I would also recommend
that the Treasury explicitly guarantee the debt of the FHLB and FNMA. This will
serve to reduce their funding costs which will entirely be passed through to
qualifying homebuyers. There is no reason to give investors today's excess
funding costs due to the uncertainty over today's indirect guarantees, when in
all likelihood the government would support its housing agencies in the national
interest. Furthermore, an explicit guarantee eliminates the risk of a liquidity
crisis, thereby reducing the risk of an actual loss.
More on Taxation
The most regressive
taxes are the payroll taxes. Unfortunately, the myth of the necessity of the
social security trust funds keeps them from being touched. They are one of the
first taxes to consider for elimination. This would lower costs for business
which would keep prices down and increase income for workers.
The income tax is also a
source of concern due to the very high compliance costs. These include all of
the record keeping, accountants, lawyers, courtrooms, most of the insurance
industry, a substantial offshore sector, etc. etc. I estimate the real
compliance costs of this tax are somewhere in the range of 5-15% of GDP.
Sales taxes act as
millions of self imposed tariffs that discourage trade within our borders and
reduce our standard of living as benefits of comparative advantage and
specialization of labour are punished and discouraged.
I think the most
efficient tax we have is the real estate tax. It can be made progressive as
much as desired and can be designed to do things like minimize energy usage as
well. It is readily enforceable at low cost, and the infrastructure is already
in place at the local level. In theory, a Federal real estate tax could
entirely replace the Federal income tax and sales taxes as well.
Other Issues for
Consideration
Strategic Stockpiles-
When families lived on
farms, it made sense to store perhaps a year or more of food for emergencies,
crop failures, etc. Today with families living in cities, they save $ for
emergencies. However, in the event of actual shortages of food and other
strategic supplies, saved money will not do the trick. It becomes a matter of
public purpose to insure there are actual strategic reserves for emergency
consumption. Currently we have a strategic oil reserve. This should be
extended to stores of other necessities for the purpose of emergency
consumption. The purpose should not be to support special interest groups, but
to provide the consumer with real savings of actual consumables for rainy days.
Medical Savings
Accounts-
This is a proposal to
give everyone an account that has perhaps $5,000 in it to be used only for
medical purposes. At the end of each year, any unspent funds remaining in the
account are paid to that individual as a 'cash rebate' when filing his tax
return. Anything above $5,000 would be covered by catastrophic insurance.

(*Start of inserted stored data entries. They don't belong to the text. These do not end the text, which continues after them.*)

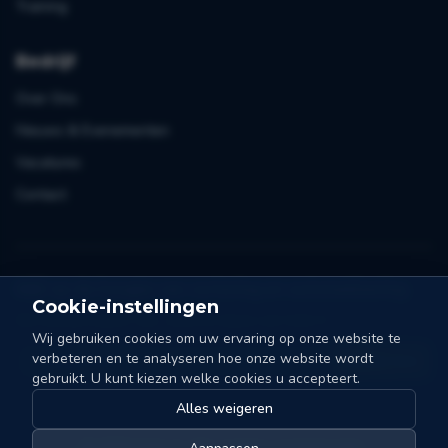
Training
Bedrijf
Over Ons
Nieuws & Evenementen
Vacatures
Contact
Blijf op de hoogte van sortering en automatisering
Cookie-instellingen
Eén mail per maand. Tips, cases en nieuws van Collo-X.
Wij gebruiken cookies om uw ervaring op onze website te
verbeteren en te analyseren hoe onze website wordt
Ik doe mee
gebruikt. U kunt kiezen welke cookies u accepteert.
Alles weigeren
©
2026
Collo-X.
Alle rechten voorbehouden.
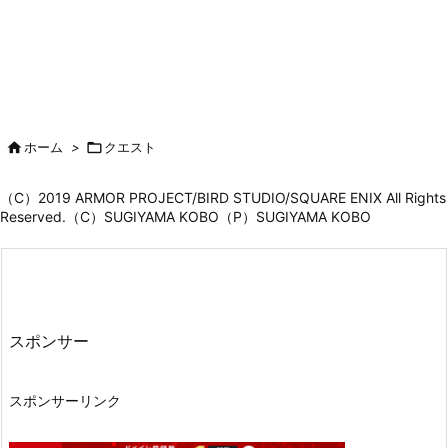

ホーム
>

クエスト
（C）2019 ARMOR PROJECT/BIRD STUDIO/SQUARE ENIX All Rights
Reserved.（C）SUGIYAMA KOBO（P）SUGIYAMA KOBO
スポンサー
スポンサーリンク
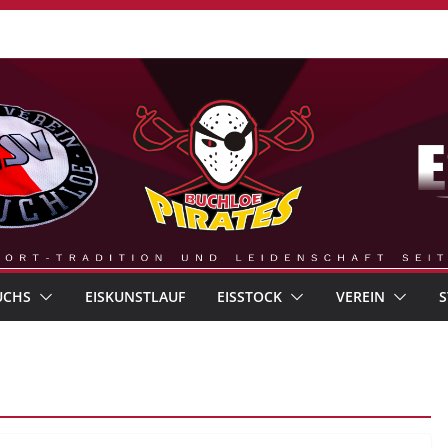
UCHS
EISKUNSTLAUF
EISSTOCK
VEREIN
S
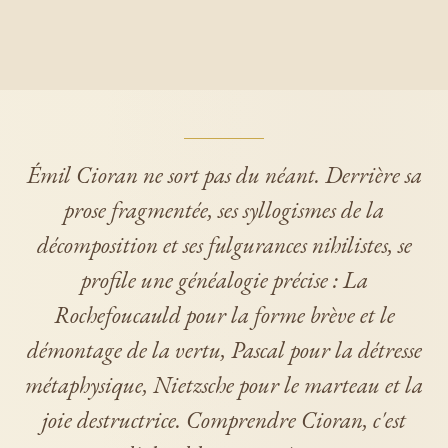
Émil Cioran ne sort pas du néant. Derrière sa
prose fragmentée, ses syllogismes de la
décomposition et ses fulgurances nihilistes, se
profile une généalogie précise : La
Rochefoucauld pour la forme brève et le
démontage de la vertu, Pascal pour la détresse
métaphysique, Nietzsche pour le marteau et la
joie destructrice. Comprendre Cioran, c'est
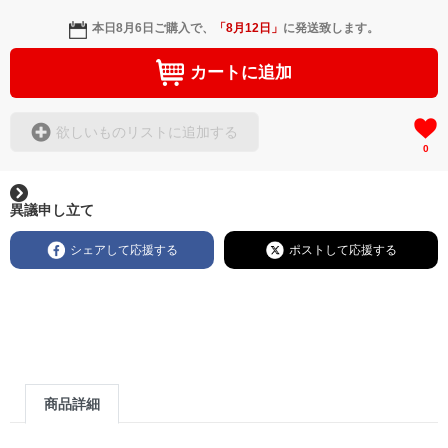
本日
8月6日
ご購入で、
「
8月12日
」
に発送致します。
カートに追加
欲しいものリストに追加する
0
異議申し立て
シェアして応援する
ポストして応援する
商品詳細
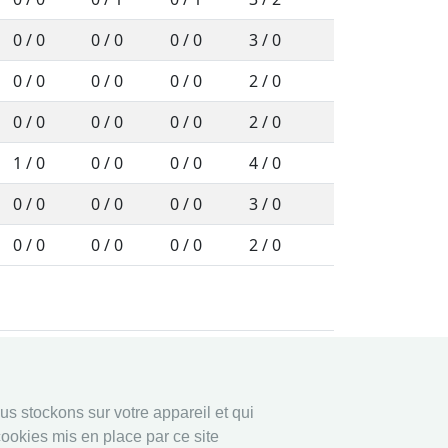
0 / 0
0 / 0
0 / 0
3 / 0
0 / 0
0 / 0
0 / 0
2 / 0
0 / 0
0 / 0
0 / 0
2 / 0
1 / 0
0 / 0
0 / 0
4 / 0
0 / 0
0 / 0
0 / 0
3 / 0
0 / 0
0 / 0
0 / 0
2 / 0
ligne
Légal
ous stockons sur votre appareil et qui
ligne
Securité data
ookies mis en place par ce site
Imprime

This proposal implements incentives for people to minimize medical expenses,
frees up physician time previously spent in discussion with insurance companies,
and reduces insurance company participation in the process. This will greatly
reduce demands on the medical system while substantially increasing the supply
of available doctor /patient time, while making sure all Americans have
coverage. To make sure preventative measures are taken, the year end rebate can
be dependant, for example, on the individual getting an annual check up, and/or
any medical testing the govt. would like to require.
'NOTE- I HAVE
SUBSEQUENTLY ADDED TO THIS PROPOSAL THAT THE REBATE FOR UNSPENT FUNDS SHOULD NOT
EXCEED PERHAPS $3,000. THIS WILL PROVIDE INCENTIVES FOR PEOPLE TO USE AT LEAST
$2,000 OF THEIR FUNDS EACH YEAR SINCE THOSE ARE NOT SUBJECT TO REBATE. THIS
MEASURE INSURES EVEN PEOPLE IN DIRE NEED OF INCOME AND ALSO IN NEED OF MEDICAL
CARE HAVE AT LEAST $2,000 THAT THEY SHOULD SPEND.